During my student teaching internship, at the end of each day, I reflected on my lessons. I reflected on what went well, and why it went well. I reflected on what could be improved, and how it could be improved. I used student work and input to revise my classroom instruction or activities to best suit my students' needs and interests. I adapted my lessons for each of my four classes, and challenged students to make connections beyond the classroom to their own lives. This past spring, students explored and made their own parallels throughout American history. Students compared the infamous attack on Pearl Harbor to the tragic events of September 11, 2001, and paralleled McCarthyism and the House Committee on Un-American Activities to the controversial Patriot Act. As a reflective practitioner, I engage in reflection toward my teaching, but challenge my students to intellectually reflect on their learning as well.

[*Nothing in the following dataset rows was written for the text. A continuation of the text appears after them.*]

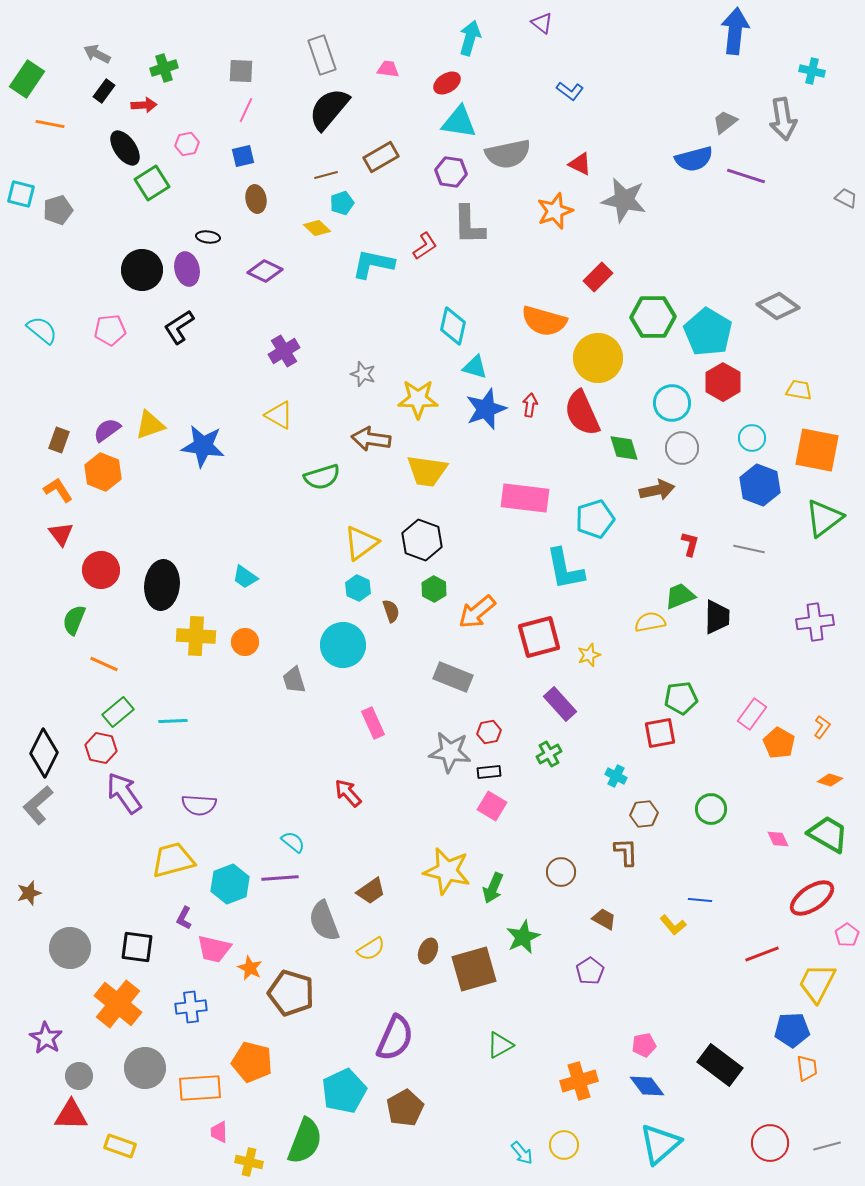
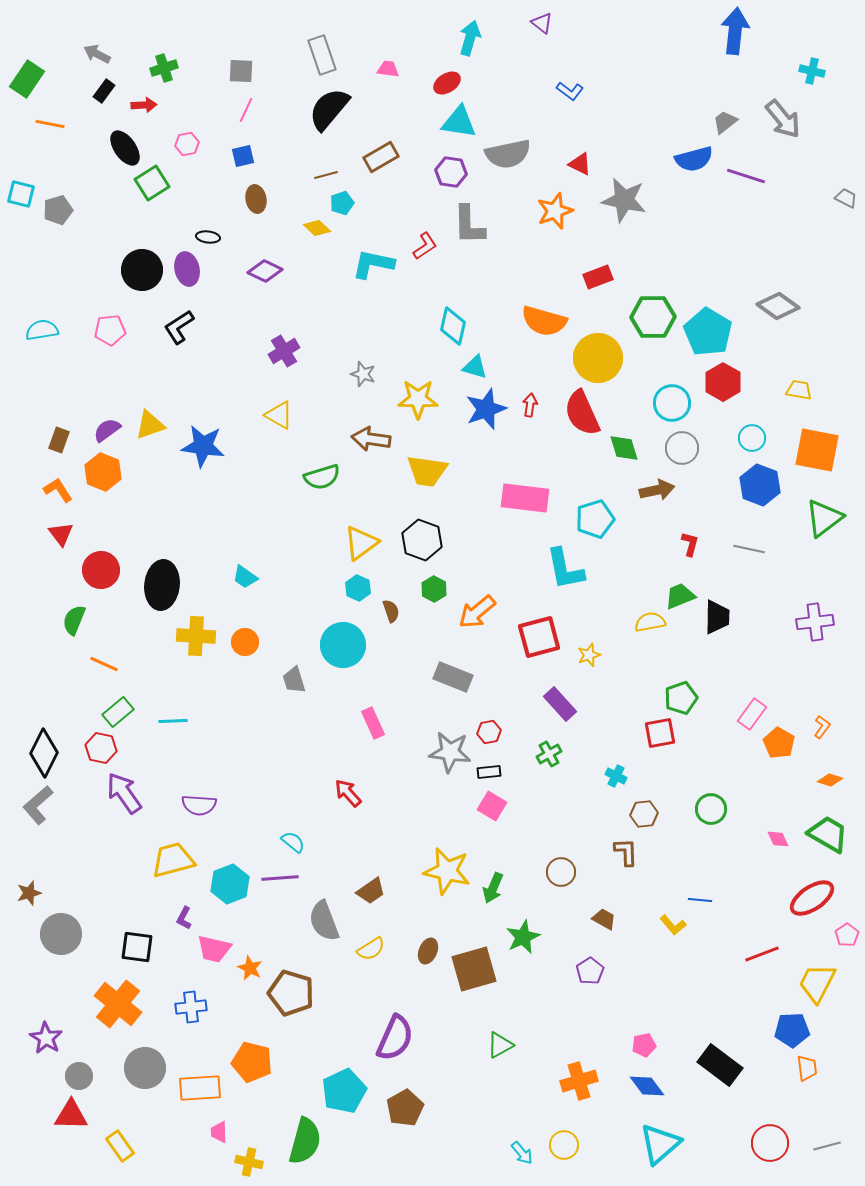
gray arrow at (783, 119): rotated 30 degrees counterclockwise
red rectangle at (598, 277): rotated 24 degrees clockwise
cyan semicircle at (42, 330): rotated 48 degrees counterclockwise
green pentagon at (681, 698): rotated 12 degrees counterclockwise
gray circle at (70, 948): moved 9 px left, 14 px up
green semicircle at (305, 1141): rotated 6 degrees counterclockwise
yellow rectangle at (120, 1146): rotated 36 degrees clockwise
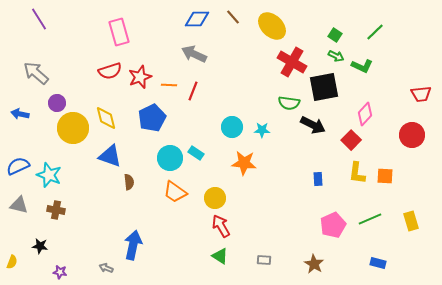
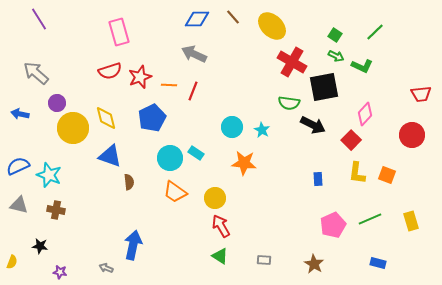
cyan star at (262, 130): rotated 28 degrees clockwise
orange square at (385, 176): moved 2 px right, 1 px up; rotated 18 degrees clockwise
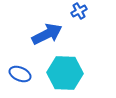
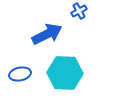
blue ellipse: rotated 35 degrees counterclockwise
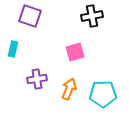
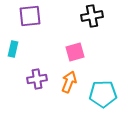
purple square: rotated 25 degrees counterclockwise
orange arrow: moved 7 px up
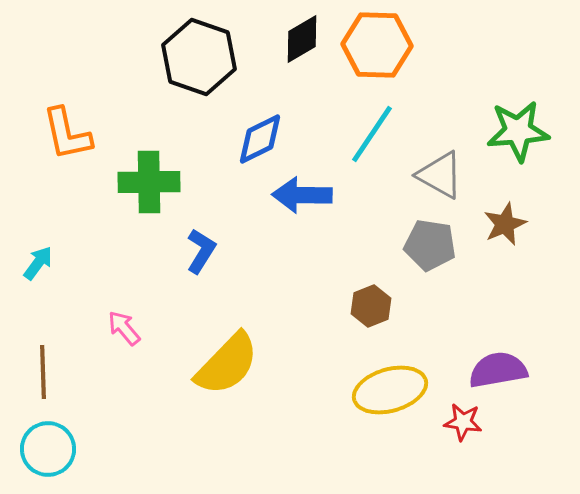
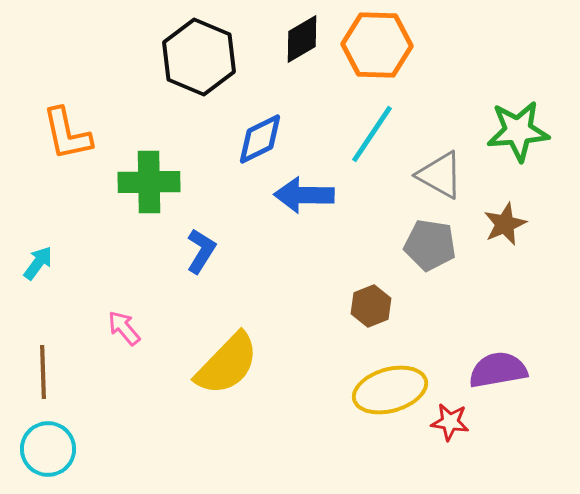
black hexagon: rotated 4 degrees clockwise
blue arrow: moved 2 px right
red star: moved 13 px left
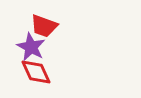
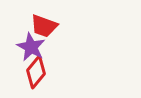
red diamond: rotated 64 degrees clockwise
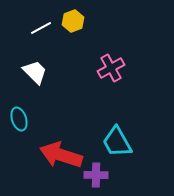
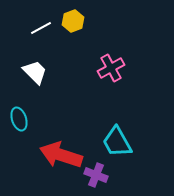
purple cross: rotated 20 degrees clockwise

Like reflection, collaboration is an essential part of education. Teachers are effective collaborators - with each other, with their students and families, and with their community. As an effective collaborative, I understand and support the interactive process of learning and teaching. Throughout my student teaching internship, I collaborated with teachers to develop engaging lesson plans, challenging activities, and valid and reliable assessments. I collaborated with my students and their families to create a community of learning to ensure their academic and personal development in my classroom. Good teaching revolves around open and active collaboration among teachers, students, and families.

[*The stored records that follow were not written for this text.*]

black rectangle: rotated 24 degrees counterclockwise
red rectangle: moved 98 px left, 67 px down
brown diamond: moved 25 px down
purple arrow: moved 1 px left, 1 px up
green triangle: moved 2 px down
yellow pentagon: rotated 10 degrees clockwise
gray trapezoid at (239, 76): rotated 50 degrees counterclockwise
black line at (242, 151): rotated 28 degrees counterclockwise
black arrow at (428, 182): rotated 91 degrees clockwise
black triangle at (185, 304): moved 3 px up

A teacher is not simply an instructor, but an educational leader. They lead their students to success beyond the classroom, and serve as a constant role model and mentor. As a teacher, I understand that the call to leadership extends beyond school walls. During my student teaching internship, my involvement at Hornsby Middle School did not cease once I stepped outside my classroom. I became a part of the school, attending my students' basketball and softball games, and participating in after school programs and pep rallies. Teachers must lead their students to success, but must also strive for utmost dedication and success among themselves.

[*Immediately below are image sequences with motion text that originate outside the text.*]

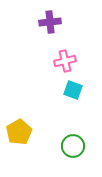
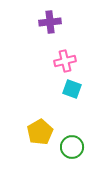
cyan square: moved 1 px left, 1 px up
yellow pentagon: moved 21 px right
green circle: moved 1 px left, 1 px down
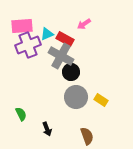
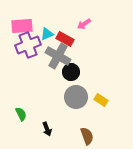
gray cross: moved 3 px left
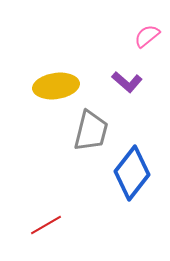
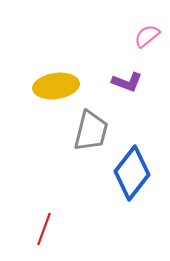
purple L-shape: rotated 20 degrees counterclockwise
red line: moved 2 px left, 4 px down; rotated 40 degrees counterclockwise
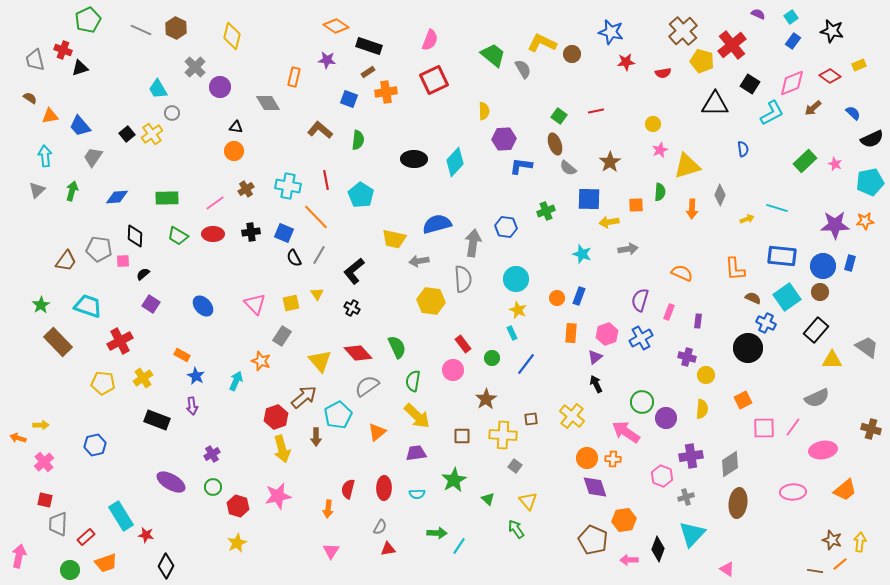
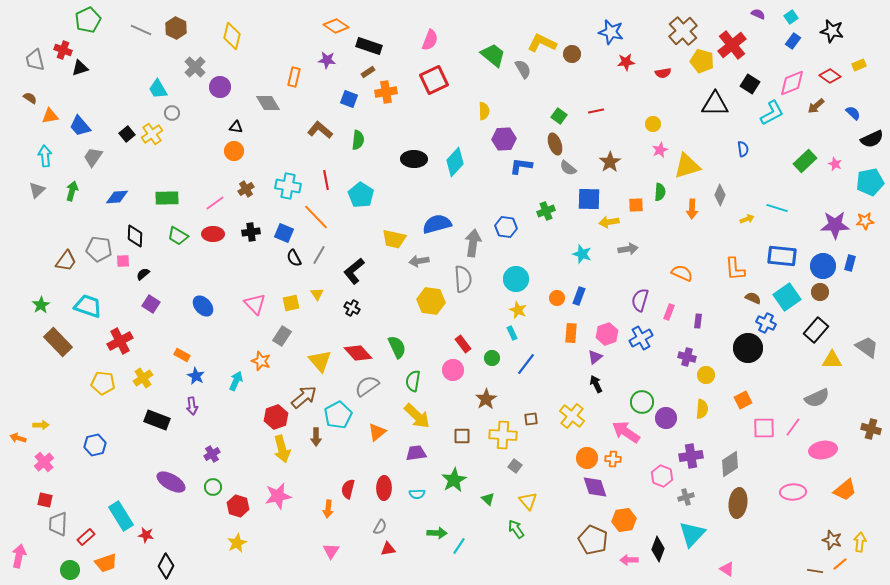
brown arrow at (813, 108): moved 3 px right, 2 px up
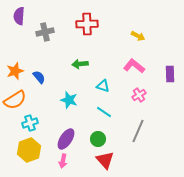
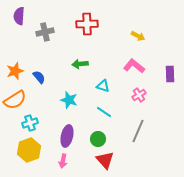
purple ellipse: moved 1 px right, 3 px up; rotated 20 degrees counterclockwise
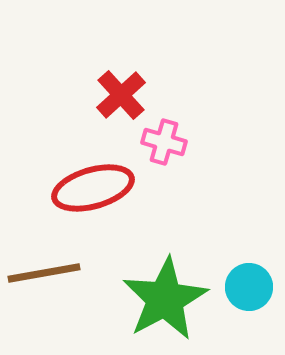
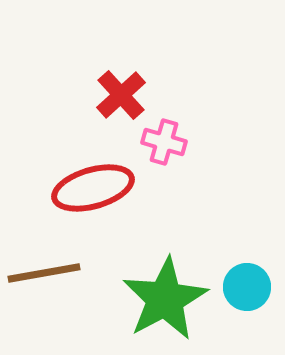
cyan circle: moved 2 px left
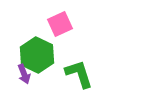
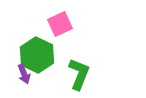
green L-shape: rotated 40 degrees clockwise
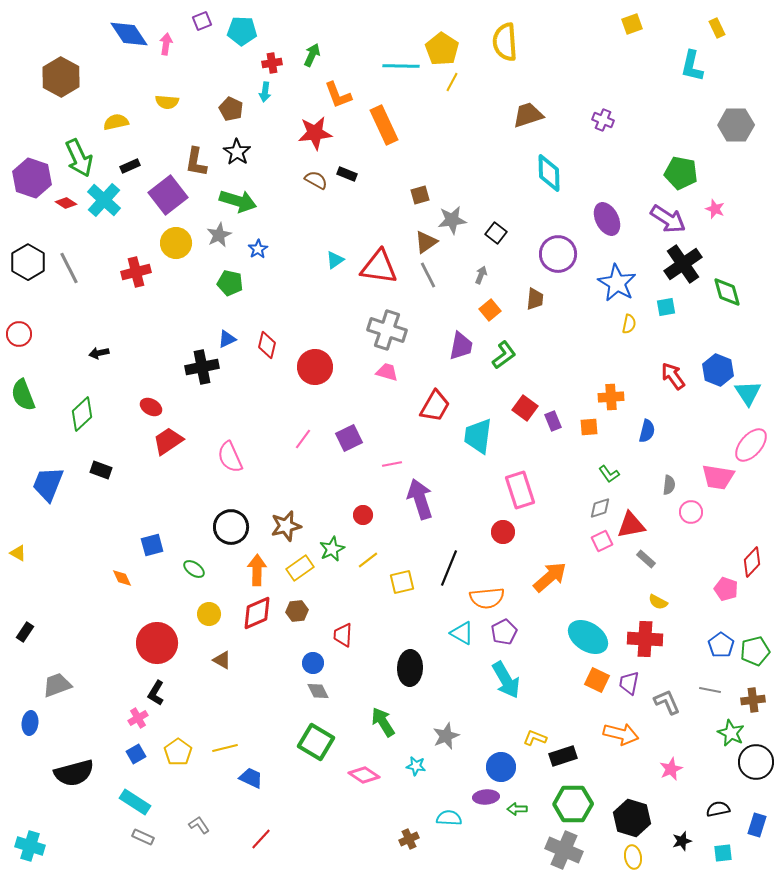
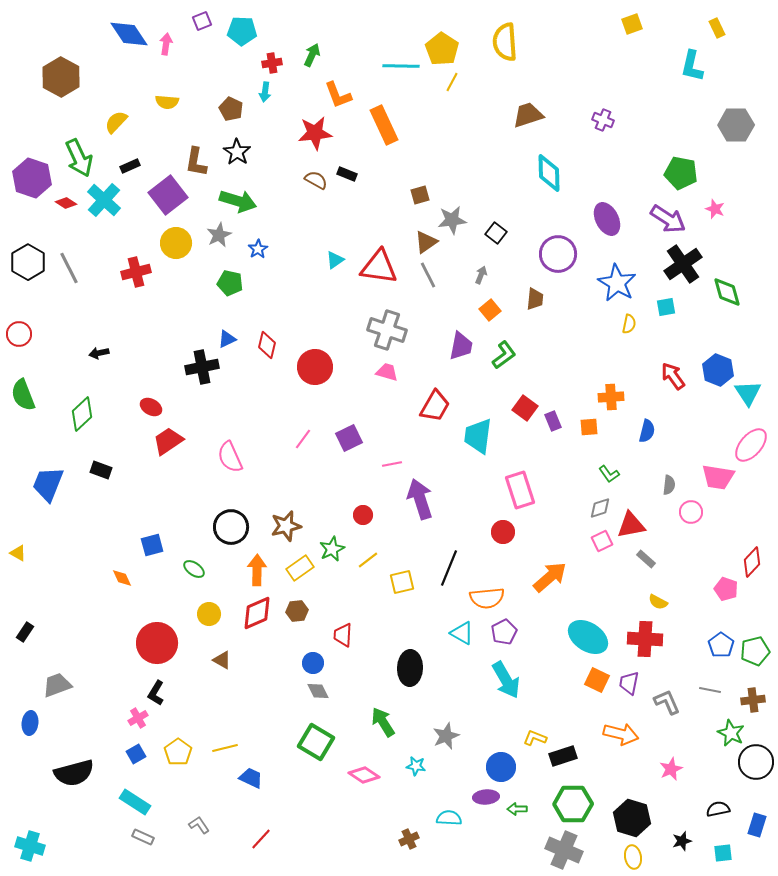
yellow semicircle at (116, 122): rotated 35 degrees counterclockwise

This past year, I began my career as a teacher. My student teaching internship and graduate classroom provided me with the collaborative, reflective, content, and leadership skills necessary for a successful career in education. Throughout this year of preparation for teaching, however, I realized that I will never stop, and should never stop, learning. Each day of teaching offers a new opportunity to enhance my knowledge of content material, my ability to reflect on a lesson or collaborate with others, and the skills to lead others to educational success. As a teacher, I will embrace each of these many different opportunities.